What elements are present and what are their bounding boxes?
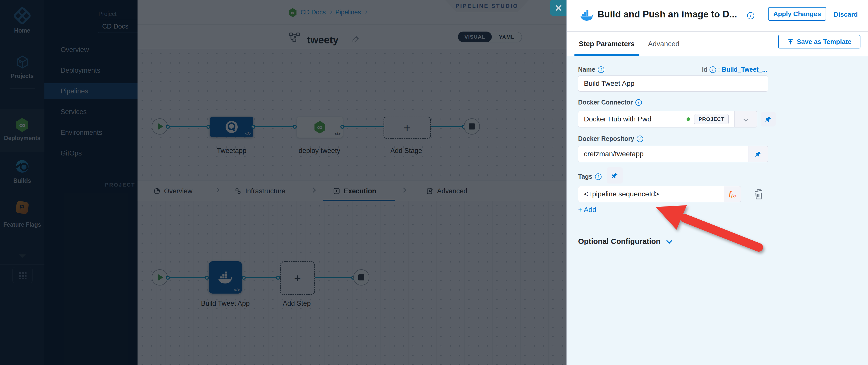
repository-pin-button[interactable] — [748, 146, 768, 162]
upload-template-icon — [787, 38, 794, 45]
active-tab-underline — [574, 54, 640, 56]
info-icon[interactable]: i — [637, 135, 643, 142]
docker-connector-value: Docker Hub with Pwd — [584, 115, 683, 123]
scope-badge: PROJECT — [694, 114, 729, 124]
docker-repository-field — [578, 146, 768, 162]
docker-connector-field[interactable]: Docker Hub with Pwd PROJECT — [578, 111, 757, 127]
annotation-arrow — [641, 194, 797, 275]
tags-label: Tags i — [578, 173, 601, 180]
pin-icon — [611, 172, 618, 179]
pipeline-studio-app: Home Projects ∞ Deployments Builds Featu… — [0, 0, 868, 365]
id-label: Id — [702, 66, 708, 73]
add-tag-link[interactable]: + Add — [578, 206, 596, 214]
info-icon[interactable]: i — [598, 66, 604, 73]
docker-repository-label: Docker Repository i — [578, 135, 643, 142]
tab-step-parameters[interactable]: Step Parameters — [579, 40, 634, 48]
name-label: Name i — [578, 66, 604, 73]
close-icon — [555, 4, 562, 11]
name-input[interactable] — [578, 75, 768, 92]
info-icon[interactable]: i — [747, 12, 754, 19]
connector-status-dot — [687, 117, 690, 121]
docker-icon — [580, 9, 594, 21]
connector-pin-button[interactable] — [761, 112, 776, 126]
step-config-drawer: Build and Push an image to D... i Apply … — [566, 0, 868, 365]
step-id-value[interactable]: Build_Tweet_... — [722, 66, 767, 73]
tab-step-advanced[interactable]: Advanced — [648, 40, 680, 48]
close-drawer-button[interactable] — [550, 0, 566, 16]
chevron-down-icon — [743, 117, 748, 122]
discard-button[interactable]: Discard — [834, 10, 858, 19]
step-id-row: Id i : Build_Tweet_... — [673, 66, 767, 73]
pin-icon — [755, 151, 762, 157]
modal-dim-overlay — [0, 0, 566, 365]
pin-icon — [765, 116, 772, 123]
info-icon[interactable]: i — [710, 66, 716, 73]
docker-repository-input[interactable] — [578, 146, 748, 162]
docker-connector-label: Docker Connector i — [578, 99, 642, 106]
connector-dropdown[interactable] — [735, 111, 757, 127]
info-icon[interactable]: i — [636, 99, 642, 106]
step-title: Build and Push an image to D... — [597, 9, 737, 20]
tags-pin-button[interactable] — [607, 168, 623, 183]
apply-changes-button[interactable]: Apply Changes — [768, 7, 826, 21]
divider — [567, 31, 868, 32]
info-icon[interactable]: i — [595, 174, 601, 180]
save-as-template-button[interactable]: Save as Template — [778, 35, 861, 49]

...

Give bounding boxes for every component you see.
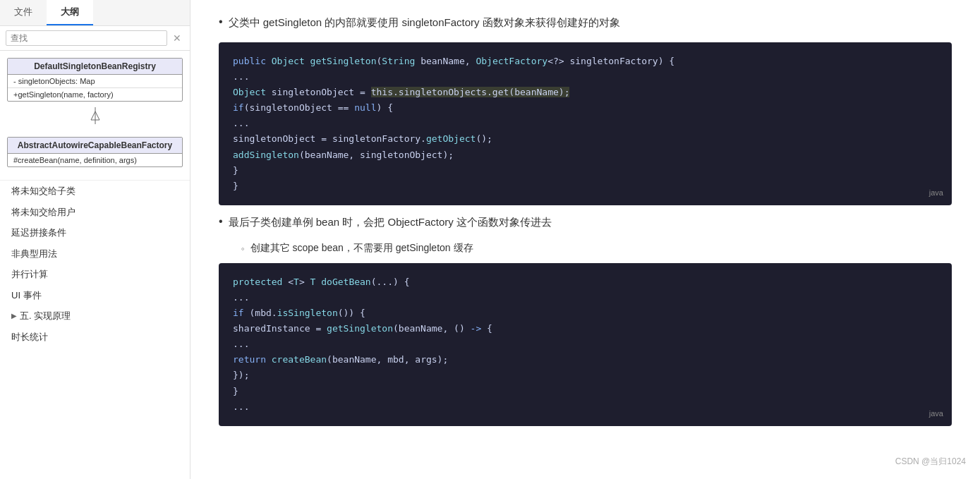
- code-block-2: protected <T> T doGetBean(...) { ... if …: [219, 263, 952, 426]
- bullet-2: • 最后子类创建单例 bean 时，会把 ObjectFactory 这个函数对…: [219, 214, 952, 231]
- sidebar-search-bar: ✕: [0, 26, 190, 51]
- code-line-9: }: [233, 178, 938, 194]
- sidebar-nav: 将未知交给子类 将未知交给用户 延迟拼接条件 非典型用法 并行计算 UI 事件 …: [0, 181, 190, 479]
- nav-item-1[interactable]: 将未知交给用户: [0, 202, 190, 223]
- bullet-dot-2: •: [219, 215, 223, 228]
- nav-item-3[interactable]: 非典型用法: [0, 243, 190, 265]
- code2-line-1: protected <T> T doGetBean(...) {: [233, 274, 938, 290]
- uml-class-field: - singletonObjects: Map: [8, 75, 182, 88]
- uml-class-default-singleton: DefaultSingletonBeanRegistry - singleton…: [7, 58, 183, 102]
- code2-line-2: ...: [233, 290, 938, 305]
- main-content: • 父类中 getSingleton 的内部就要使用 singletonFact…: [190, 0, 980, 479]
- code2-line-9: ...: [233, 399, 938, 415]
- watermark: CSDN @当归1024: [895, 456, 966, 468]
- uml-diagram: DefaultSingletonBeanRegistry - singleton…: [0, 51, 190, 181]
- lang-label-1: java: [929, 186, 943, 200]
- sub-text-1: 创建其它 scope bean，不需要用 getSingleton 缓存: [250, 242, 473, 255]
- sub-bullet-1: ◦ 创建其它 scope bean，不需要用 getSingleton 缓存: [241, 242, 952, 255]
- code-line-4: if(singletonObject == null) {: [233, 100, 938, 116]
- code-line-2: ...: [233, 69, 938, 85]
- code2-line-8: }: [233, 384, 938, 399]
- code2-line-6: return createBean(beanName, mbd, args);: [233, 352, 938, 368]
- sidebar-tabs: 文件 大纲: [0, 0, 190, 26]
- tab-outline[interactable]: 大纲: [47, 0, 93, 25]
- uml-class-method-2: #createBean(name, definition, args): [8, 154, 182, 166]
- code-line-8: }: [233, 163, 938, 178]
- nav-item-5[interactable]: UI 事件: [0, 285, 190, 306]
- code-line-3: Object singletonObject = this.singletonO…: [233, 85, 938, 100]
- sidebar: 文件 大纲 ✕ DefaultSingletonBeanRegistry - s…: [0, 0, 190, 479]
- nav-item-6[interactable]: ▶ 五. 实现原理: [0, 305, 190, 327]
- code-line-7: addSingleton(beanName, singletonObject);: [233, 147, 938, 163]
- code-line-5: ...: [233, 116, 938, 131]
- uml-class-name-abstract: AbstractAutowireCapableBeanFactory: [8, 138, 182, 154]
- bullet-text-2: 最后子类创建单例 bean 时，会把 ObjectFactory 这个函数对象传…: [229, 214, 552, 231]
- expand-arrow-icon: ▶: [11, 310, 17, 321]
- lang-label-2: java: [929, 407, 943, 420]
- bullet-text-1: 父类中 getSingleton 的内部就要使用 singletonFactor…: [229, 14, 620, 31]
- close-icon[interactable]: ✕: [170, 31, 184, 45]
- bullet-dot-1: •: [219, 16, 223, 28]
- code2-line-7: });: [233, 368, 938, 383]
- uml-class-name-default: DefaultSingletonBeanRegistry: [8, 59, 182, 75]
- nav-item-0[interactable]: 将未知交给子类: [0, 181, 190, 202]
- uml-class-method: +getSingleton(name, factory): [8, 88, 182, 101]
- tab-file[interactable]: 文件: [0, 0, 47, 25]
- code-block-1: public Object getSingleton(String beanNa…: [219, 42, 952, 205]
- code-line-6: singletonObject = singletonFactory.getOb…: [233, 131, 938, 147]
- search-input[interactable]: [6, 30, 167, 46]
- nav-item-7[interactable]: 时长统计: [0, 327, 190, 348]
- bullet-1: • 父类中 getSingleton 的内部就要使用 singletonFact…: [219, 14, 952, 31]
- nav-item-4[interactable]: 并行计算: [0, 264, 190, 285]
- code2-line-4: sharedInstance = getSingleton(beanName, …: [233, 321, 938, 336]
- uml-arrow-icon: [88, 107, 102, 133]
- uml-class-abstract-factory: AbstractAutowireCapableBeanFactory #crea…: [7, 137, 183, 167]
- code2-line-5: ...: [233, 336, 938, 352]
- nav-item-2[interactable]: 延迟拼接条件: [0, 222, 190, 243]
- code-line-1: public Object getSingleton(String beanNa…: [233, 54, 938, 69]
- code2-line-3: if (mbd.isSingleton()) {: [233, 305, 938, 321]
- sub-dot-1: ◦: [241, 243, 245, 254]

...

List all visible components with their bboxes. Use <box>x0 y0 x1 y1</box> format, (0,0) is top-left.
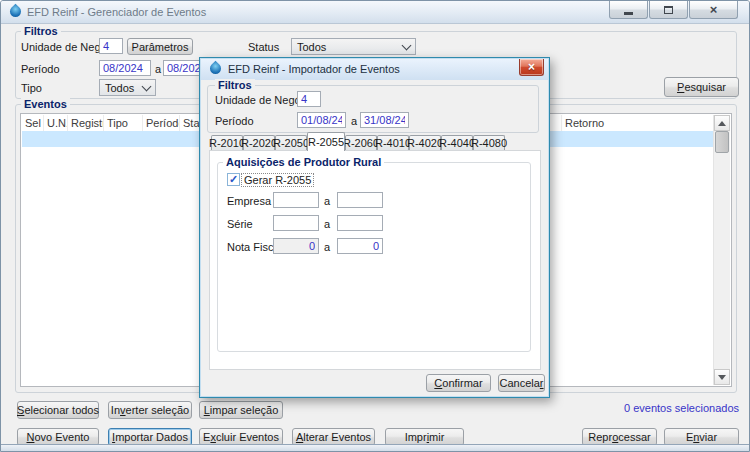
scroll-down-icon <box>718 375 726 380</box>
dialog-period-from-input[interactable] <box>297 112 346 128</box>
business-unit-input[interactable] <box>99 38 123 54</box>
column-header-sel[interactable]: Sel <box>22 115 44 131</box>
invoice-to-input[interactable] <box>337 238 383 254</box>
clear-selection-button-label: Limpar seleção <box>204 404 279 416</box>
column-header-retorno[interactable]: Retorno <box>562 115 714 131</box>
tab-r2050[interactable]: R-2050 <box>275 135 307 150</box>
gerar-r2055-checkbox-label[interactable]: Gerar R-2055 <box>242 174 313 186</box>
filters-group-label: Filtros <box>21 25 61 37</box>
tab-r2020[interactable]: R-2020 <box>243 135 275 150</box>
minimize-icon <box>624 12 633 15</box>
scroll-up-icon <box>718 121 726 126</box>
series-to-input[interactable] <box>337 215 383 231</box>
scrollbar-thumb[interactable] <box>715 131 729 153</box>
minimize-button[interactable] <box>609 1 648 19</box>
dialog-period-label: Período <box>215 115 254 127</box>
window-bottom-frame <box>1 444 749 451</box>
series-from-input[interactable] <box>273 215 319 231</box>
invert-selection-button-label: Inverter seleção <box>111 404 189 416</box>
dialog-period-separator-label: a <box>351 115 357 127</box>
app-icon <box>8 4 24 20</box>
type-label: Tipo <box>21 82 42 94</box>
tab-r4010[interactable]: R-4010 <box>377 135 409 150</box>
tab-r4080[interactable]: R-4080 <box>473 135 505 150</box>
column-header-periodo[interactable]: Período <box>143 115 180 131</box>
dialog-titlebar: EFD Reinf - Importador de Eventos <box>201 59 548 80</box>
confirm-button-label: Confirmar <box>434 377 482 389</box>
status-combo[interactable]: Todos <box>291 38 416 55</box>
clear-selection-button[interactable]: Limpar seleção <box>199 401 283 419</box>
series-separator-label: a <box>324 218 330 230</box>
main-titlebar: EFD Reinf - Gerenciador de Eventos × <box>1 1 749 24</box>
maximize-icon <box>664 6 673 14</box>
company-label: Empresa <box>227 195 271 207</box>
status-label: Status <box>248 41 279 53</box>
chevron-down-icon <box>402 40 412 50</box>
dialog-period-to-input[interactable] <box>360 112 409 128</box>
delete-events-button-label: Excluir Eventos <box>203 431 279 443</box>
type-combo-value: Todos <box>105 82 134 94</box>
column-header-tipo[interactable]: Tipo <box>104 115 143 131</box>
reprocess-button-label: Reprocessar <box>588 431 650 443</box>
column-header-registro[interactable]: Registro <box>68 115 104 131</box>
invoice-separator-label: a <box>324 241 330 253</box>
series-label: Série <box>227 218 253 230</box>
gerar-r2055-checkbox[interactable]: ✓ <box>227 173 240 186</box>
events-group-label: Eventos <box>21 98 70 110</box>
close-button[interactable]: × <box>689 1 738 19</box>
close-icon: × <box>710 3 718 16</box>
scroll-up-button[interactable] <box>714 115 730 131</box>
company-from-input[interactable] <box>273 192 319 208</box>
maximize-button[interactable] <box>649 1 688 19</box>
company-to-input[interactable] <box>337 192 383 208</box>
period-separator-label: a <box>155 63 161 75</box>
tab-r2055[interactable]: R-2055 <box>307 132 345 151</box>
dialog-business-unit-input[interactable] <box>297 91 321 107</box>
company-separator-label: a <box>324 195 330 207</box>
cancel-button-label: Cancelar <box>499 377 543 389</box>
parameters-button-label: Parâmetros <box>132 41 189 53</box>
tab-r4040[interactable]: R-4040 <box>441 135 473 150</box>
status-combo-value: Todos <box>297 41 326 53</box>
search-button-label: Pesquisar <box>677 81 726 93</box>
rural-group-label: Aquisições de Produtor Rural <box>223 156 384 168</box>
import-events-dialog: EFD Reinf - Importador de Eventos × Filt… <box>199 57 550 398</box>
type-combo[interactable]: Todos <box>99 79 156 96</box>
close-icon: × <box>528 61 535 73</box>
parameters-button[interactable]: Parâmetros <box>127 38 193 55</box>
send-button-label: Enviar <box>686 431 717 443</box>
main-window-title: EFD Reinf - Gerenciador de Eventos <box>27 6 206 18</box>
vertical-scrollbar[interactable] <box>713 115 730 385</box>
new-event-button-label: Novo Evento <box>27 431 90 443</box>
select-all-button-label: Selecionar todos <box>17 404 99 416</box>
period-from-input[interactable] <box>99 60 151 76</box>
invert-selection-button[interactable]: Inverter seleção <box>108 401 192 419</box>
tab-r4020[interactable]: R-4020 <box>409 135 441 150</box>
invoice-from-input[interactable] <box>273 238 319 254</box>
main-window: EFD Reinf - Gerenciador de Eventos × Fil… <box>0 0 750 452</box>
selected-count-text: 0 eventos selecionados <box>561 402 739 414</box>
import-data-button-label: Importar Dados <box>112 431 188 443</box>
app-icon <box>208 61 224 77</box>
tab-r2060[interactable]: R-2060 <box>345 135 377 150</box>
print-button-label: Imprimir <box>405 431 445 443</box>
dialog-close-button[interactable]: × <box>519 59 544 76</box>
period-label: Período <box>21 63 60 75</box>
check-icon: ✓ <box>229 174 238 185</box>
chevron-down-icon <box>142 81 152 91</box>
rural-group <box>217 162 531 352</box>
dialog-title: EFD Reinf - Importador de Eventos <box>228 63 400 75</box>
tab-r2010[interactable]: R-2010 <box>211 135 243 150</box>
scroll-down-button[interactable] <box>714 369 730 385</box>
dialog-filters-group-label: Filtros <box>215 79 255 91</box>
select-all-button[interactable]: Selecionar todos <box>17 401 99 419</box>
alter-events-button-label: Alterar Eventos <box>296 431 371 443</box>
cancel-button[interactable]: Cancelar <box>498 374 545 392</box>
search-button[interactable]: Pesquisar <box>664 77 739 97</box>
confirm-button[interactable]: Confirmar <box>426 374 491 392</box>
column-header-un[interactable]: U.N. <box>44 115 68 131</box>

§ Task objective
Each line of the listing that includes the word "their" should be copied out.

§ Task result
What elements are present and what are their bounding boxes?
List all visible components with their bboxes. Use <box>x0 y0 x1 y1</box> format, (0,0) is top-left.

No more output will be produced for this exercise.